DATA FOR THIS TASK Start Marker

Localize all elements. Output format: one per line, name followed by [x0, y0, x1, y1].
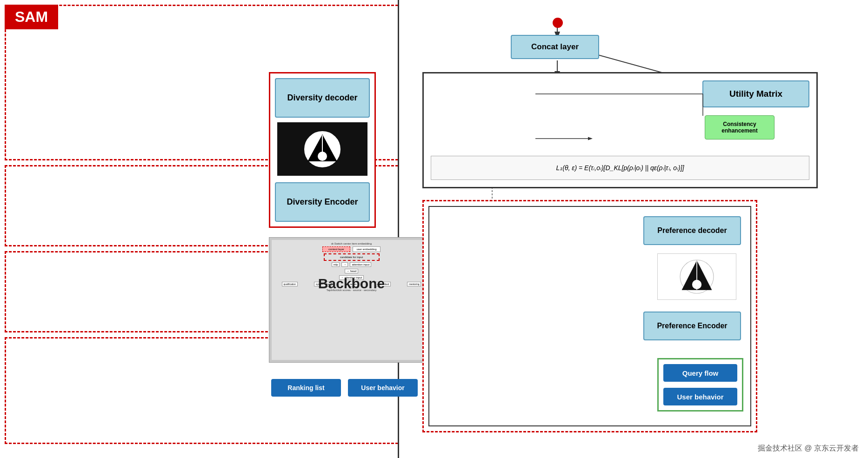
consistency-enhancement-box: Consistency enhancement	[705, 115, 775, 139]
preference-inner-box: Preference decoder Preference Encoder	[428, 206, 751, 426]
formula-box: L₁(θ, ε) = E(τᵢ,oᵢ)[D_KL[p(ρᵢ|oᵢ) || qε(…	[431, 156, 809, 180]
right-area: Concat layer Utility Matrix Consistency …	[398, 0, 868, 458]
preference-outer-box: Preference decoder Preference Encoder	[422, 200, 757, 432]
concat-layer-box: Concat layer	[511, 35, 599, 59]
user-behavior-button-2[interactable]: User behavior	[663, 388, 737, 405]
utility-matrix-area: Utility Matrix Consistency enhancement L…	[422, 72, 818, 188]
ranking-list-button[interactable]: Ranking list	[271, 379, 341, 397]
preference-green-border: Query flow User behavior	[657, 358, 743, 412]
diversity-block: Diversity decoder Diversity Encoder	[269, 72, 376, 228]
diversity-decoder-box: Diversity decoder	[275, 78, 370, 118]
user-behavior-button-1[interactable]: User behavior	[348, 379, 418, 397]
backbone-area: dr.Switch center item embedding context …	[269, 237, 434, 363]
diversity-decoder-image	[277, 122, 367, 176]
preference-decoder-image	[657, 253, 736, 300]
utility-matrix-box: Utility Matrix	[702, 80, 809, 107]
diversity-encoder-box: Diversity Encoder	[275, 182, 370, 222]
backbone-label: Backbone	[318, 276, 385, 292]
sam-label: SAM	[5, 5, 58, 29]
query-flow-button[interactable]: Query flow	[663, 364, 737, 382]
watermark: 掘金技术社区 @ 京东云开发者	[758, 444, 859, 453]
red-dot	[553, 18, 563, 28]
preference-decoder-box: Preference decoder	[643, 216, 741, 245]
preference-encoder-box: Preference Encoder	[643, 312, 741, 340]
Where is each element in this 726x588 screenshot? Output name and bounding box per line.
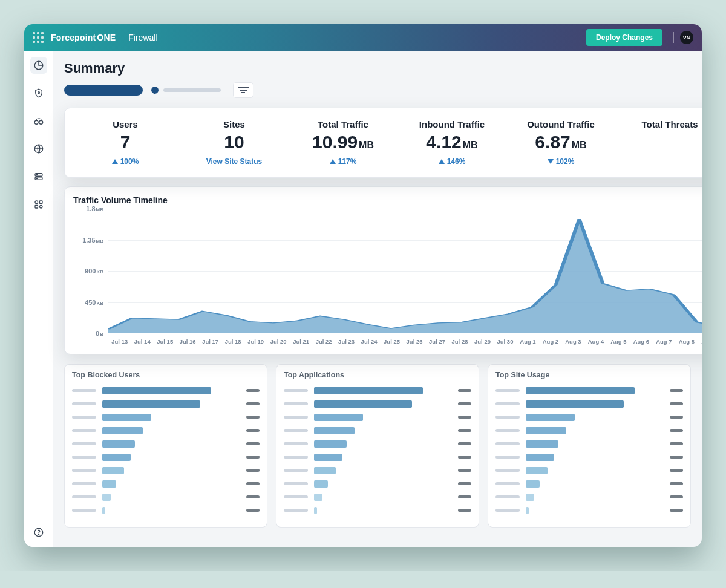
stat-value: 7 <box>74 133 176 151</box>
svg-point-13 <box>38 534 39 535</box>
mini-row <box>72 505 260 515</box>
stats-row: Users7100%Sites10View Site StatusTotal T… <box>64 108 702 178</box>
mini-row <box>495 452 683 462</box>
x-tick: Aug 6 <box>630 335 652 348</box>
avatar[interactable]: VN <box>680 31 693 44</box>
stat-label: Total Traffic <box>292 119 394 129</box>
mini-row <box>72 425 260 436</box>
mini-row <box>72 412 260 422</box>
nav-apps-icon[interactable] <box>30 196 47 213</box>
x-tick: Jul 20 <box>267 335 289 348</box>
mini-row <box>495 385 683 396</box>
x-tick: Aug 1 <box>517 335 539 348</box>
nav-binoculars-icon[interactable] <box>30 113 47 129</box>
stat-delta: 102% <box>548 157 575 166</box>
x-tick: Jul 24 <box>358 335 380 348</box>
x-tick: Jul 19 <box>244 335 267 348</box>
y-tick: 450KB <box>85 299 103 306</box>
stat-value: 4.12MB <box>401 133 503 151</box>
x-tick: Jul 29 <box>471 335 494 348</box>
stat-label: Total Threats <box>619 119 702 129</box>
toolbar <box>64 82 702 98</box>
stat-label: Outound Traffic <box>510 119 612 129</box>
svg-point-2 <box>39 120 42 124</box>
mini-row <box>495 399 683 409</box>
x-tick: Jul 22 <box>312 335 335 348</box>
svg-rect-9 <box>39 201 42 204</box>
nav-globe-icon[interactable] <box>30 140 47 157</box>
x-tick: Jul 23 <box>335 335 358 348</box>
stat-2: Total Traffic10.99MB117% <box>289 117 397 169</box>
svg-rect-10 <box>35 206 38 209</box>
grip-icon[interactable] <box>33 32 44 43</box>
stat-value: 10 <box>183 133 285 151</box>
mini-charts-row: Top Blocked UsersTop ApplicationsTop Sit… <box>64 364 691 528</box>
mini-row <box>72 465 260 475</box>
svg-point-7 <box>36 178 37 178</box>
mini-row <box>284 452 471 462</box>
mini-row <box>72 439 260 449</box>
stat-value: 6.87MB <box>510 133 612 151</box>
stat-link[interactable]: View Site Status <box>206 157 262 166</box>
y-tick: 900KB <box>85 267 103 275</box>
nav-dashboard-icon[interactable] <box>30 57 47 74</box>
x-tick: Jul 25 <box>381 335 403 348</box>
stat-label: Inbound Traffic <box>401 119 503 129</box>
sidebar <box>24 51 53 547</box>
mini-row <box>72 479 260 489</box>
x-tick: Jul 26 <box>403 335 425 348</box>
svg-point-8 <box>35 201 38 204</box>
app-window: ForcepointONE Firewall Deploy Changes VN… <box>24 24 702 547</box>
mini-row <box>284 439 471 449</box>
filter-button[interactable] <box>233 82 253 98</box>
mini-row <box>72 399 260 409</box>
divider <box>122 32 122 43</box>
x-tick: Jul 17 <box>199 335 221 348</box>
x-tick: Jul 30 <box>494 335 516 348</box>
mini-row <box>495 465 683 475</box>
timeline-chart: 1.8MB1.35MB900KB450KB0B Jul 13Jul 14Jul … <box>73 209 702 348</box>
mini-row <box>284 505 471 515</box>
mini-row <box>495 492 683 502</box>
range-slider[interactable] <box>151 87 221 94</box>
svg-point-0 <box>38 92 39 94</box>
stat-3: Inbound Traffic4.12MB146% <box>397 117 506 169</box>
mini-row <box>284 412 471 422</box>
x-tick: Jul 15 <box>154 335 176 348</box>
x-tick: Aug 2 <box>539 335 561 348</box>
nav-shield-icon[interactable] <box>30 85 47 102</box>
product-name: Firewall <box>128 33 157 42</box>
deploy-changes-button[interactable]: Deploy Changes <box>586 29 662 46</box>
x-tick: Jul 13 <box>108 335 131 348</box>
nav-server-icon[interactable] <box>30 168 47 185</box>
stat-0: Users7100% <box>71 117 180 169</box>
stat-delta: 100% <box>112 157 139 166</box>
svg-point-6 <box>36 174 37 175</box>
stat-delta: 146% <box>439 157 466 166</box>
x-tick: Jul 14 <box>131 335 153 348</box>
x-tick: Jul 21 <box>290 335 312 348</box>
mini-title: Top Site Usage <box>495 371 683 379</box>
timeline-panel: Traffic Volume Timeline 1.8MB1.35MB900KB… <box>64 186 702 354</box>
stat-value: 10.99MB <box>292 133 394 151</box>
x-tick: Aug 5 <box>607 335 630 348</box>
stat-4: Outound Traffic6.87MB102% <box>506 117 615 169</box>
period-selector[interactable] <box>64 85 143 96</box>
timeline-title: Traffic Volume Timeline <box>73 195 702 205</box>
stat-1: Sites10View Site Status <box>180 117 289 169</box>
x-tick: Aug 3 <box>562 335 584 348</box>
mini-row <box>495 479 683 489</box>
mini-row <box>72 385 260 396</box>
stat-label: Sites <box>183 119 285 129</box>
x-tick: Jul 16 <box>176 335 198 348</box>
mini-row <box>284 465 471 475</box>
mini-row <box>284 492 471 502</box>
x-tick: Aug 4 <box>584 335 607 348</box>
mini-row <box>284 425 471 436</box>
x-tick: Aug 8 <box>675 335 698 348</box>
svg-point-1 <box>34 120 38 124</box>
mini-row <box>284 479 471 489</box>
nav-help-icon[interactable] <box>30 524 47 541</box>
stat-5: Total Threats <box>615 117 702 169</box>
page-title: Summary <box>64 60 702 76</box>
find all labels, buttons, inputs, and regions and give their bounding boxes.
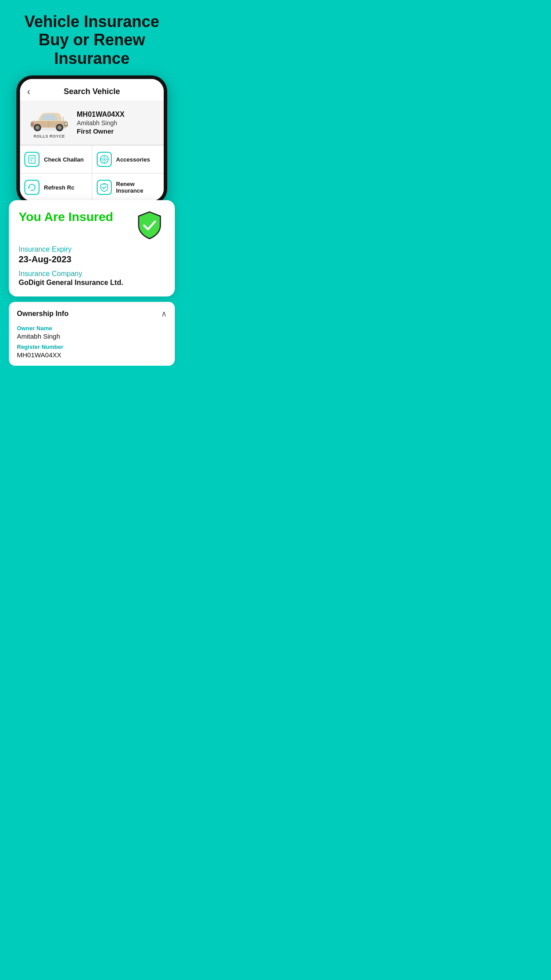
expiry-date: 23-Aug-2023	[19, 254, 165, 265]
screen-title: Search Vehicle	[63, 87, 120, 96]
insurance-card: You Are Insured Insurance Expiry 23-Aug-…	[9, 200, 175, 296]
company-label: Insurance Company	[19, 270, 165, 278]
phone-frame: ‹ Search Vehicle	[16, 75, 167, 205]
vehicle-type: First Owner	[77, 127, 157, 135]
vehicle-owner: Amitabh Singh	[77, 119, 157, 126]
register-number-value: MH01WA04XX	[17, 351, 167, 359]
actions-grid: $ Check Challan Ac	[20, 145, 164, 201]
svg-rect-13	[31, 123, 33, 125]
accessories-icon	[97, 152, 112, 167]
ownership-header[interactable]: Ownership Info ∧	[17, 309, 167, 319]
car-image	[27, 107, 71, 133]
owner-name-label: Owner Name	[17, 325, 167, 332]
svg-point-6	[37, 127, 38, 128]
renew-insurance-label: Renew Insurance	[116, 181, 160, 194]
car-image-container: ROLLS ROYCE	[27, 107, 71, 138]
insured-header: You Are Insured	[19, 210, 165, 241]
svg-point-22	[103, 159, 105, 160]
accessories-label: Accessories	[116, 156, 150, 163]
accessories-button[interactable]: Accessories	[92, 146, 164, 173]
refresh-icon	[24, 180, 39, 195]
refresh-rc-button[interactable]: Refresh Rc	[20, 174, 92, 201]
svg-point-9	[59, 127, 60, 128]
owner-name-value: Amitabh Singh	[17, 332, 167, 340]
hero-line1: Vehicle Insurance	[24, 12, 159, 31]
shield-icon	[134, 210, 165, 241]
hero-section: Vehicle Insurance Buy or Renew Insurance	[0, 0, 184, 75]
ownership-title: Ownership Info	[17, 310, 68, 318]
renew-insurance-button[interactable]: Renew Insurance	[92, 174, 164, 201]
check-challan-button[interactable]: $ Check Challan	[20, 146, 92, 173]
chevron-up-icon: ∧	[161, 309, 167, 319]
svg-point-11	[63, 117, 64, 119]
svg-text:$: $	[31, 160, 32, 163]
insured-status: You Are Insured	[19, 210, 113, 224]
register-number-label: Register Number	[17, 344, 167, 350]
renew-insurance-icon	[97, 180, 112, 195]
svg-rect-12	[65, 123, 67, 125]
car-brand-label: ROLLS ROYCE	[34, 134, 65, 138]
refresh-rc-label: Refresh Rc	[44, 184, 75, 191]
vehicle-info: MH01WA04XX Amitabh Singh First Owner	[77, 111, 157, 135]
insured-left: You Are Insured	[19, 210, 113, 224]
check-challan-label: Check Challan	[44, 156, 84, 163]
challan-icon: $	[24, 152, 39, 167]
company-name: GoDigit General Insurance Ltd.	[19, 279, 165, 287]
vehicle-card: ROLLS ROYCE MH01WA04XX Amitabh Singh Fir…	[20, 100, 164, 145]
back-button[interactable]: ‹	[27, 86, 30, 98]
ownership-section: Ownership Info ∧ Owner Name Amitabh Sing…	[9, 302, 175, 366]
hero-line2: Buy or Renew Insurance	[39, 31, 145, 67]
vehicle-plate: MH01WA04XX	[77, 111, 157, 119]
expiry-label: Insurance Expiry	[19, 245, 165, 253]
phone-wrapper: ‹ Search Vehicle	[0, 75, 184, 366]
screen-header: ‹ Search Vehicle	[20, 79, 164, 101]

DATA FOR THIS TASK End Marker

=== EXERCISE AIM ===
An answer is complete only when it holds every line above containing the string "Insured".

=== RESPONSE TO THIS TASK ===
insurance-card: You Are Insured Insurance Expiry 23-Aug-…	[9, 200, 175, 296]
insured-header: You Are Insured	[19, 210, 165, 241]
insured-status: You Are Insured	[19, 210, 113, 224]
insured-left: You Are Insured	[19, 210, 113, 224]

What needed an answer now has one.